Au début des années 1990, le fédéralisme soviétique entre dans sa phase d'effondrement progressif. L'indépendance des pays baltes, proclamée en 1990 pour la Lettonie et l'Estonie et en 1991 pour la Lituanie, va sonner le glas de la dissolution de l'Union à la suite de l'échec des tentatives de M. Gorbatchev pour renouveler le fédéralisme soviétique. Suivant l'exemple des Etats baltes, les républiques fédérées vont, les unes après les autres, proclamer d'abord leur souveraineté puis leur indépendance. La signature le 8 décembre 1991 par la Russie, l'Ukraine et la Biélorussie des accords de Minsk consacrent la naissance, entérinée plus tard par les accords d'Ata-Aka du 21 décembre 1991, de la communauté des Etats Indépendants et la fin de l'Union soviétique.

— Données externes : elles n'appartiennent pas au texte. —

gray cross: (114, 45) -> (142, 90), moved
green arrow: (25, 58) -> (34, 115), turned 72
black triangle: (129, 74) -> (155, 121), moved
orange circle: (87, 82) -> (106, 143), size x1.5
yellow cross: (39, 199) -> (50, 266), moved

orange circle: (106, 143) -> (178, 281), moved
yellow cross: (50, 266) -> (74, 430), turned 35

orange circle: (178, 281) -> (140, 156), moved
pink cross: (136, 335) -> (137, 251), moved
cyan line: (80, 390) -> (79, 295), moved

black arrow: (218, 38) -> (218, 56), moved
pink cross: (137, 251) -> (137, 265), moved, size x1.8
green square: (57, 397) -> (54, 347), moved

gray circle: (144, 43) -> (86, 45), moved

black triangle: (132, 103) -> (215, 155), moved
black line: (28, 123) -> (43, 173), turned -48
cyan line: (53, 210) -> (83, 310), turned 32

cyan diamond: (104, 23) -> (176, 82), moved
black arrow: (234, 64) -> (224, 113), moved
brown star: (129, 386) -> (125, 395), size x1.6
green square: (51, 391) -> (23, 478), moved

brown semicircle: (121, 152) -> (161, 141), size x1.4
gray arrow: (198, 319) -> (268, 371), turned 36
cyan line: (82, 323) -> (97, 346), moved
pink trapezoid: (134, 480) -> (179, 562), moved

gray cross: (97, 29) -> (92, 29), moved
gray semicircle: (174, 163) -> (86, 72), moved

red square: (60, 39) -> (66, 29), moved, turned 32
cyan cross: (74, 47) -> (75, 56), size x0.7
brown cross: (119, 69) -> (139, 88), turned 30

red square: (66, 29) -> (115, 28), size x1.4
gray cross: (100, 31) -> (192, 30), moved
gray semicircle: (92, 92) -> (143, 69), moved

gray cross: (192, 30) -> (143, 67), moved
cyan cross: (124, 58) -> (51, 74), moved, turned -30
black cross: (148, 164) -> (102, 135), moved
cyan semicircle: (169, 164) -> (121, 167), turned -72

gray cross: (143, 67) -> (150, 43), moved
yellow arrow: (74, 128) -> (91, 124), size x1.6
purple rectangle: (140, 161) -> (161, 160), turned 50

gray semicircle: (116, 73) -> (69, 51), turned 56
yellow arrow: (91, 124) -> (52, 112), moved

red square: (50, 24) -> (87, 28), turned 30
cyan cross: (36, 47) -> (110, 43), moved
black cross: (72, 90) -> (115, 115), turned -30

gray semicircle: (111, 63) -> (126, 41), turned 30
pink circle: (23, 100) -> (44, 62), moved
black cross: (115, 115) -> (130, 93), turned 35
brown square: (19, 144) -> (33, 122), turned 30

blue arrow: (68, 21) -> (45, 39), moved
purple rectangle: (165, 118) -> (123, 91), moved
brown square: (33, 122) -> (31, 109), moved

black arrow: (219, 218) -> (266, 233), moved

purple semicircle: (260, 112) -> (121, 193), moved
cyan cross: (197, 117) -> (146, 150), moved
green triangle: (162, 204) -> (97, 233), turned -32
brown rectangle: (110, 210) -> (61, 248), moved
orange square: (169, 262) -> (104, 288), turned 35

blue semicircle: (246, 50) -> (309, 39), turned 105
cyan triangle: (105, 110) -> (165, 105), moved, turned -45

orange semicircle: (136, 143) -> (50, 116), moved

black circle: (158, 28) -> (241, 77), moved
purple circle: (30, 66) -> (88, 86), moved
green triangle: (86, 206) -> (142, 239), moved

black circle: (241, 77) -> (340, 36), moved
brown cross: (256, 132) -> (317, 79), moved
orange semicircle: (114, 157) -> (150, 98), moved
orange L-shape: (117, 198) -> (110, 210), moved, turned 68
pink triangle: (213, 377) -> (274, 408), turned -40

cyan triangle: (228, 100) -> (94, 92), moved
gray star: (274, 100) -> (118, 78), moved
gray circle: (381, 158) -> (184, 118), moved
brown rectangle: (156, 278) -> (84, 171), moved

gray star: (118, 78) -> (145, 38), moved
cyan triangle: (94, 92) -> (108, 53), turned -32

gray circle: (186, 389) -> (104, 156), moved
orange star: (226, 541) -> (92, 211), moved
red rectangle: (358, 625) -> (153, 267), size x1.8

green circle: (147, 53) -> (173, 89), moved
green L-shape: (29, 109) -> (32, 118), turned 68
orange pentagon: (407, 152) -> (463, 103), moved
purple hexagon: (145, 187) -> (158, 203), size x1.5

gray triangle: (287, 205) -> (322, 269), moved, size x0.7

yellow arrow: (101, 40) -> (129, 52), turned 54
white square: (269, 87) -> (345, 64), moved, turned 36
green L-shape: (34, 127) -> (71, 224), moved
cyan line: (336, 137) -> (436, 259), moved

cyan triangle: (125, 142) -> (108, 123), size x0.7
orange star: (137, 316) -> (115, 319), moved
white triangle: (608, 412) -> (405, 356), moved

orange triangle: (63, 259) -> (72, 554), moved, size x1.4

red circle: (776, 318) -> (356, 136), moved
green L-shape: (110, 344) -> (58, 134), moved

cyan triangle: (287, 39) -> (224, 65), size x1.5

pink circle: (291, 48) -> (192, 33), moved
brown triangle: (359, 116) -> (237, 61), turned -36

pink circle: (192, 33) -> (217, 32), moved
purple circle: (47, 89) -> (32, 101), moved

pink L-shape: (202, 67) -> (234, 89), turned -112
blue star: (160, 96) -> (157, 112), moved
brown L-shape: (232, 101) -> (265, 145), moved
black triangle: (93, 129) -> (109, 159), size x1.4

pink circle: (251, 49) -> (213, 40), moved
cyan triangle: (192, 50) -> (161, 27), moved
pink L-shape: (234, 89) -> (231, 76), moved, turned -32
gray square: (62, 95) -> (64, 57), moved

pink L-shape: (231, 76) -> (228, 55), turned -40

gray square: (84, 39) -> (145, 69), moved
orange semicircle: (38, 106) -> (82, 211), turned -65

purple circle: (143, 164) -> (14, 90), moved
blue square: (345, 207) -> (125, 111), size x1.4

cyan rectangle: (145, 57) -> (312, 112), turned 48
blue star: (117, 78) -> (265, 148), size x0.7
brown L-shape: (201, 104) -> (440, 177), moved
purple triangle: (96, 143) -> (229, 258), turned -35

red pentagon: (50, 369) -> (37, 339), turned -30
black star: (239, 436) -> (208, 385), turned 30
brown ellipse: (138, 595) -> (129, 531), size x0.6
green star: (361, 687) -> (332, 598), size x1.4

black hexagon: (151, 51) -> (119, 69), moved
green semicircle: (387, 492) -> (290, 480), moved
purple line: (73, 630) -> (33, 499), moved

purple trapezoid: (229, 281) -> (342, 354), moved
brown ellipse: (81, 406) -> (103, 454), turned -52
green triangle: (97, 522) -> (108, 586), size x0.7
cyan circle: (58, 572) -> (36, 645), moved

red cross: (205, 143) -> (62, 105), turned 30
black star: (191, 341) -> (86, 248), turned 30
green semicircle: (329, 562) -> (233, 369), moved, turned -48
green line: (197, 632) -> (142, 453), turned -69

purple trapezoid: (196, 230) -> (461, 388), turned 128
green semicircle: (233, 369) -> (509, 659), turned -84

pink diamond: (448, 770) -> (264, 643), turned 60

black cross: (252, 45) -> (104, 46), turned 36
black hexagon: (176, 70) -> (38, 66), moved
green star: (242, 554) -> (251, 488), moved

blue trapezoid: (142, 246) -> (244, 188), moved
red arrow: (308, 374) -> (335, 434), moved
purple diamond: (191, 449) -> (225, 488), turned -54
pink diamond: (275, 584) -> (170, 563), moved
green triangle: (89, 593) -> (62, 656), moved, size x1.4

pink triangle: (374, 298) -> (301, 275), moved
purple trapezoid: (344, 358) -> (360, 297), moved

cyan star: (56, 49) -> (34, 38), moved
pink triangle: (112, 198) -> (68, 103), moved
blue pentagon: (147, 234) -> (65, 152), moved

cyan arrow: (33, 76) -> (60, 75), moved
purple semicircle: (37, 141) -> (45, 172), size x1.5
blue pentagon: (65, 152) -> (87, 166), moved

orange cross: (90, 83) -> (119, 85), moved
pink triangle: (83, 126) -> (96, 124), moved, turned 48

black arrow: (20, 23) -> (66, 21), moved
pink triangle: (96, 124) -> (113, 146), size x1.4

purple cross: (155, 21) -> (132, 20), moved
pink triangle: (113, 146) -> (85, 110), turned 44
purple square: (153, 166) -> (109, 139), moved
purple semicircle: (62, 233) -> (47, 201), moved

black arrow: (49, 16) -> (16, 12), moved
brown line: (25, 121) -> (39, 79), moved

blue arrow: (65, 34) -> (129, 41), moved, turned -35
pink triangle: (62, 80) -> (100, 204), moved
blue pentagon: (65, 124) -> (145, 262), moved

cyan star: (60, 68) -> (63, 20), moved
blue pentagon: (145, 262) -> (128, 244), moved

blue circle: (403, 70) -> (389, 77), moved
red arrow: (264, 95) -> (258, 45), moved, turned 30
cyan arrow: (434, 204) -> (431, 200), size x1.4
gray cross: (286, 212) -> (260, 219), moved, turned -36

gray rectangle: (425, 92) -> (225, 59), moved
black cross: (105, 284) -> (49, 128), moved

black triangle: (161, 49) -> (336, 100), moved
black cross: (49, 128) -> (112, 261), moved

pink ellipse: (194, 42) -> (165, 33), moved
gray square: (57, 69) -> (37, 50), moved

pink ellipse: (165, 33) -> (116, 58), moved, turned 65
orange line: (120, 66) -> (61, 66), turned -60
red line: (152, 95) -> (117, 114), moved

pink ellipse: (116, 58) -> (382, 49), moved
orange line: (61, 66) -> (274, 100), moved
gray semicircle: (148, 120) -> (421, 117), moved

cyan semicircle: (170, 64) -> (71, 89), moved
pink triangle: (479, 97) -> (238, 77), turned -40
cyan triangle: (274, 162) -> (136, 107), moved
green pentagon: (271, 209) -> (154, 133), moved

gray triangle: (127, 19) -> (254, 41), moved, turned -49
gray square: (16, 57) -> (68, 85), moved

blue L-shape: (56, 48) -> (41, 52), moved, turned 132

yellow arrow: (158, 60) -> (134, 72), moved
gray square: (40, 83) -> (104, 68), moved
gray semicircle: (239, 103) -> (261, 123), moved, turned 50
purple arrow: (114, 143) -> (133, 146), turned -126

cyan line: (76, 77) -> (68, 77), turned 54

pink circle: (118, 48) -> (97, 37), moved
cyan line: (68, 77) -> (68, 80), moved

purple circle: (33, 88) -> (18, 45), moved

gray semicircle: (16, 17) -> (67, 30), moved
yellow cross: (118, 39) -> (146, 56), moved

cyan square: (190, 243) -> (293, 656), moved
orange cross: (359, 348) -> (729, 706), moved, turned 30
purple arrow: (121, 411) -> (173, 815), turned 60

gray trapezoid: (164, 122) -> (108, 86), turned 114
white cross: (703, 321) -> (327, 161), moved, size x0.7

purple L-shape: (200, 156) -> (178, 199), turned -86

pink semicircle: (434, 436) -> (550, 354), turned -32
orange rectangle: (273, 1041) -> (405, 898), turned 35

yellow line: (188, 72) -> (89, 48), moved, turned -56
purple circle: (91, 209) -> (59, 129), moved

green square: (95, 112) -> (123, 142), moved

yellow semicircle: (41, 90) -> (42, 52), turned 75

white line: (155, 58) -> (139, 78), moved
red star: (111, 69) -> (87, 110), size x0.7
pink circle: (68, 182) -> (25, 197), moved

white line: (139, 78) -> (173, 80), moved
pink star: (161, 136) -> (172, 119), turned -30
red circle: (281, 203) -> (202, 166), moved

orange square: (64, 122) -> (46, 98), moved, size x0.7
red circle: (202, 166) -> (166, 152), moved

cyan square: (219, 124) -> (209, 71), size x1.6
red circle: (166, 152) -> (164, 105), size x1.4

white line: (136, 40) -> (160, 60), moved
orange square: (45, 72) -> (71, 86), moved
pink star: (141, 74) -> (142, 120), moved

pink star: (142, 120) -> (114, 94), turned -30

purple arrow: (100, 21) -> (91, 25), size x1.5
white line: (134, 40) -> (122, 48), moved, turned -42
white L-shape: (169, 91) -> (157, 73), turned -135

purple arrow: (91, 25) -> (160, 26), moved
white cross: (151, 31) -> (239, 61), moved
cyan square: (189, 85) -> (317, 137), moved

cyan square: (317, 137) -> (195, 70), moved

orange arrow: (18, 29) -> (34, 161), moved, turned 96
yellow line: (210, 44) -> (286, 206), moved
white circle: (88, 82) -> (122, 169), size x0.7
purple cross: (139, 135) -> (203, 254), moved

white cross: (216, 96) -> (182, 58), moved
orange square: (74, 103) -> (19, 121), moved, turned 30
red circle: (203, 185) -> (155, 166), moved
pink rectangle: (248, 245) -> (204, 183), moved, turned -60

La destruction du système communiste soviétique entraîne en 1990 celle de l'ex-Yougoslavie. La république fédérative de Yougoslavie réunissait six entités hétérogènes, à savoir la Serbie, la Slovénie, la Croatie, la Bosnie, la Macédoine et le Monténégro. L'éclatement de la fédération yougoslave commence, après la mort du Maréchal Tito en 1980, avec les résurgences nationalistes et l'aspiration de plus en plus forte des différentes entités fédérées à une totale autonomie. Le nationalisme serbe atteint son paroxysme avec l'arrivée au pouvoir en 1986 du communiste Slobodan Milosevic. L'année 1990 va marquer un tournant décisif dans la dislocation de la fédération yougoslave avec l'organisation des référendums sur l'indépendance, d'abord en Slovénie (1990) puis en Croatie (mars 1991). Ce mouvement d'indépendance satisfaisait les peuples non serbes au grand dam des serbes pour lesquels le seul avantage de l'État yougoslave consistait à pouvoir réunir tous les serbes dans un seul État. Les institutions fédératives vont se bloquer à un point tel qu'il n'était plus possible de trouver un arrangement entre peuples minoritaires et peuples majoritaires dans les

57 La Constitution de l'URSS du 31 Janvier 1924, disponible à l'adresse : http://mjp.univ-perp.fr/constit/su1924.htm (Consulté le 05 Juillet 2012).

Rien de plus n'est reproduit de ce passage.